(Saved data entries)
------------------------------------

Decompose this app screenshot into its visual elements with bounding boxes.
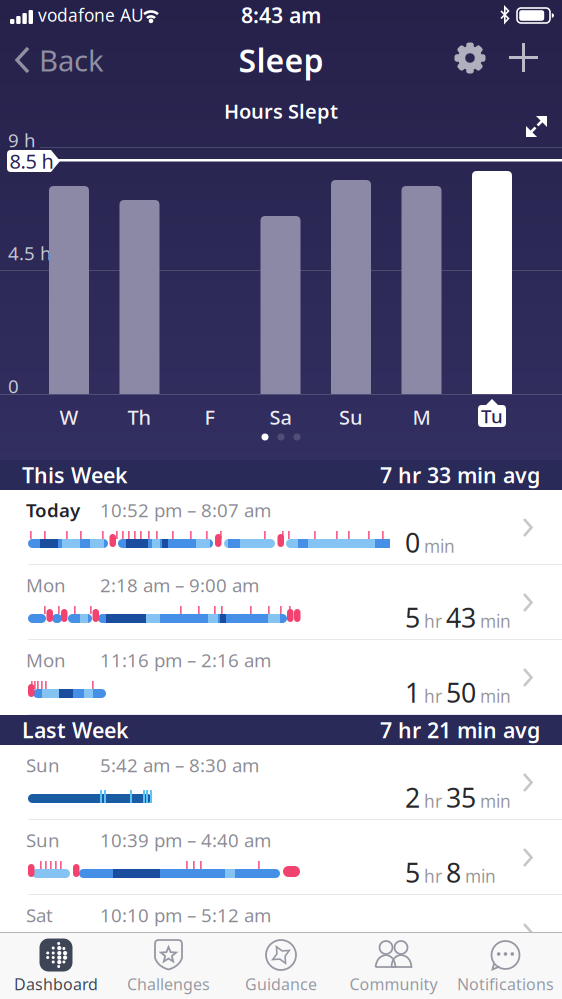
staticText: This Week (22, 461, 128, 489)
staticText: W (60, 404, 78, 430)
staticText: Dashboard (14, 973, 98, 995)
staticText: Mon (26, 648, 66, 672)
staticText: min (465, 864, 496, 887)
staticText: Guidance (245, 973, 317, 995)
staticText: Tu (481, 404, 503, 428)
staticText: Su (339, 404, 363, 430)
staticText: min (424, 534, 455, 557)
staticText: min (480, 789, 511, 812)
staticText: Mon (26, 573, 66, 597)
staticText: Th (128, 404, 152, 430)
staticText: Today (26, 498, 80, 522)
button[interactable]: Back (14, 40, 124, 80)
button[interactable]: Challenges (116, 936, 220, 998)
staticText: min (480, 684, 511, 707)
staticText: hr (424, 864, 442, 887)
button[interactable]: Mon (0, 565, 562, 640)
staticText: Sat (26, 903, 53, 927)
staticText: 0 (405, 525, 420, 560)
button[interactable]: Sun (0, 745, 562, 820)
staticText: 11:16 pm – 2:16 am (100, 648, 271, 672)
staticText: 9 h (8, 128, 36, 152)
button[interactable]: Today (0, 490, 562, 565)
button[interactable]: Sun (0, 820, 562, 895)
button[interactable]: Dashboard (4, 936, 108, 998)
staticText: 10:39 pm – 4:40 am (100, 828, 271, 852)
staticText: min (480, 609, 511, 632)
staticText: 7 hr 21 min avg (380, 716, 540, 744)
button[interactable]: Sat (0, 895, 562, 970)
button[interactable] (509, 43, 538, 72)
staticText: 10:52 pm – 8:07 am (100, 498, 271, 522)
staticText: 5 (405, 855, 420, 890)
staticText: hr (424, 789, 442, 812)
staticText: Back (39, 40, 104, 80)
staticText: vodafone AU (38, 4, 144, 26)
staticText: hr (424, 684, 442, 707)
staticText: 2 (405, 780, 420, 815)
staticText: Last Week (22, 716, 129, 744)
staticText: Notifications (457, 973, 554, 995)
staticText: 35 (446, 780, 476, 815)
staticText: Hours Slept (224, 98, 338, 124)
staticText: Sa (270, 404, 292, 430)
button[interactable]: Community (342, 936, 446, 998)
staticText: 2:18 am – 9:00 am (100, 573, 259, 597)
staticText: 1 (405, 675, 420, 710)
staticText: Sun (26, 753, 60, 777)
staticText: M (412, 404, 430, 430)
staticText: F (204, 404, 216, 430)
button[interactable]: Guidance (229, 936, 333, 998)
staticText: 0 (8, 374, 19, 398)
button[interactable]: Mon (0, 640, 562, 715)
staticText: Sun (26, 828, 60, 852)
staticText: hr (424, 609, 442, 632)
staticText: 8 (446, 855, 461, 890)
staticText: 5:42 am – 8:30 am (100, 753, 259, 777)
staticText: 7 hr 33 min avg (380, 461, 540, 489)
staticText: 8:43 am (241, 1, 321, 29)
staticText: Sleep (238, 39, 324, 81)
staticText: 43 (446, 600, 476, 635)
button[interactable] (452, 40, 488, 76)
staticText: 10:10 pm – 5:12 am (100, 903, 271, 927)
staticText: 5 (405, 600, 420, 635)
staticText: 50 (446, 675, 476, 710)
staticText: Challenges (127, 973, 210, 995)
staticText: Community (350, 973, 438, 995)
button[interactable]: Notifications (454, 936, 558, 998)
staticText: 4.5 h (8, 241, 52, 265)
staticText: 8.5 h (10, 148, 54, 174)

------------------------------------

#### TASK ITEM:
Without changing a word, retype every entry above, but drop its pictures.

#### RESPONSE:
Decompose this app screenshot into its visual elements with bounding boxes.
staticText: This Week (22, 461, 128, 489)
staticText: W (60, 404, 78, 430)
staticText: Dashboard (14, 973, 98, 995)
staticText: Mon (26, 648, 66, 672)
staticText: min (465, 864, 496, 887)
staticText: Guidance (245, 973, 317, 995)
staticText: Tu (481, 404, 503, 428)
staticText: Su (339, 404, 363, 430)
staticText: min (424, 534, 455, 557)
staticText: min (480, 789, 511, 812)
staticText: Mon (26, 573, 66, 597)
staticText: Th (128, 404, 152, 430)
staticText: Today (26, 498, 80, 522)
button[interactable]: Back (14, 40, 124, 80)
button[interactable]: Challenges (116, 936, 220, 998)
staticText: min (480, 684, 511, 707)
staticText: hr (424, 864, 442, 887)
button[interactable]: Mon (0, 565, 562, 640)
staticText: Sat (26, 903, 53, 927)
staticText: 0 (405, 525, 420, 560)
button[interactable]: Sun (0, 745, 562, 820)
staticText: 11:16 pm – 2:16 am (100, 648, 271, 672)
staticText: 9 h (8, 128, 36, 152)
button[interactable]: Today (0, 490, 562, 565)
button[interactable]: Sun (0, 820, 562, 895)
button[interactable]: Dashboard (4, 936, 108, 998)
staticText: 10:39 pm – 4:40 am (100, 828, 271, 852)
staticText: min (480, 609, 511, 632)
staticText: 7 hr 21 min avg (380, 716, 540, 744)
button[interactable]: Sat (0, 895, 562, 970)
button[interactable] (509, 43, 538, 72)
staticText: 10:52 pm – 8:07 am (100, 498, 271, 522)
staticText: 5 (405, 855, 420, 890)
staticText: hr (424, 789, 442, 812)
staticText: Back (39, 40, 104, 80)
staticText: vodafone AU (38, 4, 144, 26)
staticText: hr (424, 684, 442, 707)
staticText: 2 (405, 780, 420, 815)
staticText: Last Week (22, 716, 129, 744)
staticText: Notifications (457, 973, 554, 995)
staticText: 35 (446, 780, 476, 815)
staticText: Hours Slept (224, 98, 338, 124)
staticText: Sa (270, 404, 292, 430)
button[interactable]: Community (342, 936, 446, 998)
staticText: 2:18 am – 9:00 am (100, 573, 259, 597)
staticText: 1 (405, 675, 420, 710)
staticText: Sun (26, 753, 60, 777)
staticText: M (412, 404, 430, 430)
staticText: F (204, 404, 216, 430)
button[interactable]: Guidance (229, 936, 333, 998)
staticText: 0 (8, 374, 19, 398)
button[interactable]: Mon (0, 640, 562, 715)
staticText: Sun (26, 828, 60, 852)
staticText: hr (424, 609, 442, 632)
staticText: 8 (446, 855, 461, 890)
staticText: 5:42 am – 8:30 am (100, 753, 259, 777)
staticText: 7 hr 33 min avg (380, 461, 540, 489)
staticText: 8:43 am (241, 1, 321, 29)
staticText: Sleep (238, 39, 324, 81)
staticText: 43 (446, 600, 476, 635)
button[interactable] (452, 40, 488, 76)
staticText: 10:10 pm – 5:12 am (100, 903, 271, 927)
staticText: 5 (405, 600, 420, 635)
staticText: 50 (446, 675, 476, 710)
staticText: Challenges (127, 973, 210, 995)
staticText: Community (350, 973, 438, 995)
button[interactable]: Notifications (454, 936, 558, 998)
staticText: 4.5 h (8, 241, 52, 265)
staticText: 8.5 h (10, 148, 54, 174)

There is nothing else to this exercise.